Improving user-merchant propensity modeling using neural collaborative filtering and wide and deep models on Spark BigDL at scale

Sergey Ermolin (Intel), Suqiang Song (Mastercard)
5:10pm5:50pm Wednesday, March 7, 2018

Who is this presentation for?

  • Data systems architects, project managers, and solutions architects

Prerequisite knowledge

  • A basic understanding of neural networks and machine learning

What you'll learn

  • Learn how to use neural collaborative filtering and wide and deep models on BigDL to predict a user’s probability of shopping at a particular offer merchant during a campaign period

Description

Constructing marketing campaigns, targeting them to specific retail customers, and evaluating campaign effectiveness is a perennial problem for merchants and data processors. One of the key parameters of such campaigns is a user’s propensity to shop at a specific merchant in the future. A traditional machine learning methods of solving the aforementioned problem can be broken down into four steps:

  1. Determine if a user shopped at the offer merchant during the training period (a binary label)
  2. Generate a set of features based on user’s shopping behavior before the training period
  3. Create a model (e.g., regression) to fit the label to each user-merchant (offer) pair using the set of features
  4. Use the regression model to predict future shopper-merchant behavior

This traditional approach requires extensive feature engineering and user-behavior analysis during a model’s creation and tuning. As such, it often involves creating handcrafted features and demands an intimate knowledge of the dataset.

Sergey Ermolin and Suqiang Song demonstrate how to use Spark BigDL wide and deep and neural collaborative filtering (NCF) algorithms to predict a user’s probability of shopping at a particular offer merchant during a campaign period. Along the way, they compare the deep learning results with those obtained by MLlib’s alternating least squares (ALS) approach. The proposed approaches reduce feature engineering workload and perform better than traditional feature-based ALS as measured by precision and recall metrics. However, these convolutional networks require significantly larger computational resources than traditional approaches, hence the logical requirement for a distributed compute infrastructure such as Apache Spark and a scalable deep learning framework such as BigDL.

Sergey and Suqiang share work based on a real-life dataset that covers 12 months of data, between 1 and 10 million distinct qualified consumers, between 2 and 20 billion distinct known transactions, and between 50 and 200 target merchants (offers or campaigns) for benchmarks. Using this dataset as an example, they offer a detailed overview of the merchant-user relationship, share an in-depth outline of the deep learning algorithms they used, and discuss compute resources required.

Photo of Sergey Ermolin

Sergey Ermolin

Intel

Sergey Ermolin is a software solutions architect for deep learning, Spark analytics, and big data technologies at Intel.
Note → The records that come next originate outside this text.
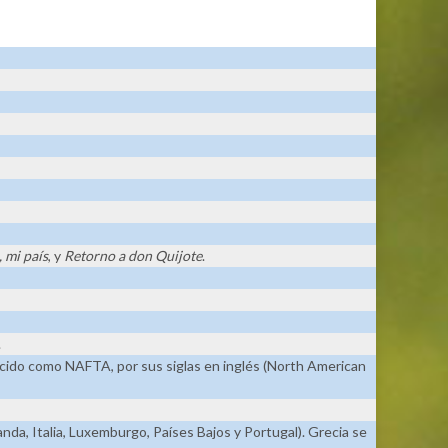
, mi país
, y
Retorno a don Quijote
.
.
cido como NAFTA, por sus siglas en inglés (North American
anda, Italia, Luxemburgo, Países Bajos y Portugal). Grecia se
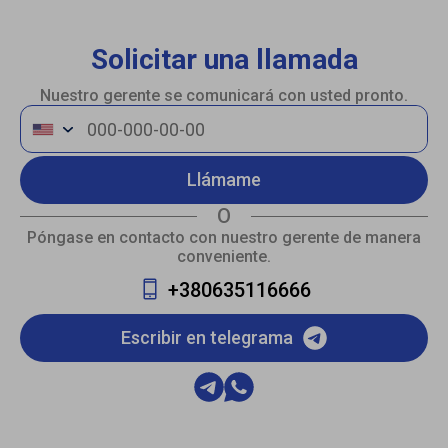
Solicitar una llamada
Nuestro gerente se comunicará con usted pronto.
Llámame
O
Póngase en contacto con nuestro gerente de manera
conveniente.
+380635116666
Escribir en telegrama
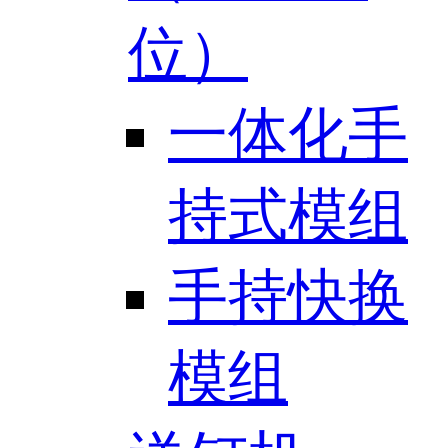
位）
一体化手
持式模组
手持快换
模组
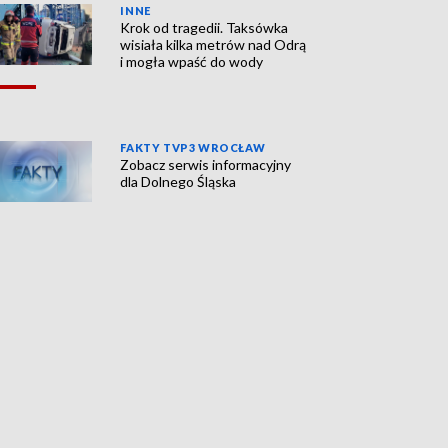
INNE
Krok od tragedii. Taksówka
wisiała kilka metrów nad Odrą
i mogła wpaść do wody
FAKTY TVP3 WROCŁAW
Zobacz serwis informacyjny
dla Dolnego Śląska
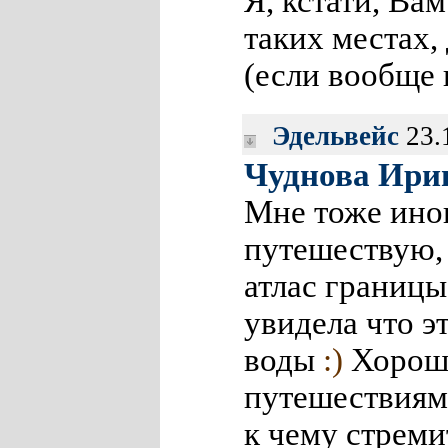
Я, кстати, Ва
таких местах,
(если вообще 
Эдельвейс
23.
Чуднова Ири
Мне тоже иног
путешествую, 
атлас границы
увидела что э
воды
:)
Хорошо
путешествиями
к чему стреми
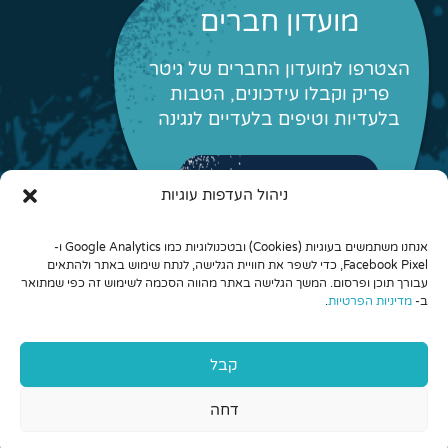
מועדון חברים
הצטרפו למועדון החברים של גיטר
פריק וקבלו עידכונים, הטבות
בלעדיות וטיפים בלעדיים לנגינה
לפרטים והצטרפות
ניהול העדפות עוגיות
אנחנו משתמשים בעוגיות (Cookies) ובטכנולוגיות כמו Google Analytics ו-
Facebook Pixel, כדי לשפר את חוויית הגלישה, לנתח שימוש באתר ולהתאים
עבורך תוכן ופרסום. המשך הגלישה באתר מהווה הסכמה לשימוש זה כפי שמתואר
ב-
מדיניות הפרטיות
.
© 2026 כל הזכויות שמורות לגיטר פריק - לימוד גיטרה אונליין
קבל
והרכבים מונחים
דחה
Aeroplane בניית אתרים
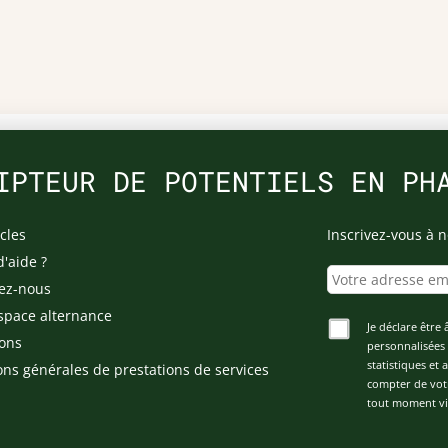
IPTEUR DE POTENTIELS EN PH
cles
Inscrivez-vous à n
d'aide ?
ez-nous
space alternance
Je déclare être 
ons
personnalisées 
statistiques et
ons générales de prestations de services
compter de vot
tout moment via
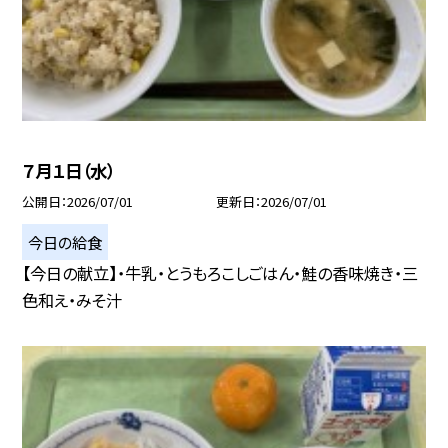
７月１日（水）
公開日
2026/07/01
更新日
2026/07/01
今日の給食
【今日の献立】・牛乳・とうもろこしごはん・鮭の香味焼き・三
色和え・みそ汁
A Silicon Valley veteran with a passion for machine learning and artificial intelligence, Sergey has been interested in neural networks since 1996, when he used them to predict aging behavior of quartz crystals and cesium atomic clocks made by Hewlett-Packard. Sergey holds an MSEE and a certificate in mining massive datasets from Stanford and BS degrees in both physics and mechanical engineering from California State University, Sacramento.

Photo of Suqiang Song

Suqiang Song

Mastercard

Suqiang Song is director and chapter leader at Mastercard, where directly oversees a team embedded within the data engineering and AI tribe. Suqiang blends deep business and technical expertise with a passion for coaching people, helping them grow and develop in their area of expertise and ensuring alignment on the “how” of the work they perform in squads.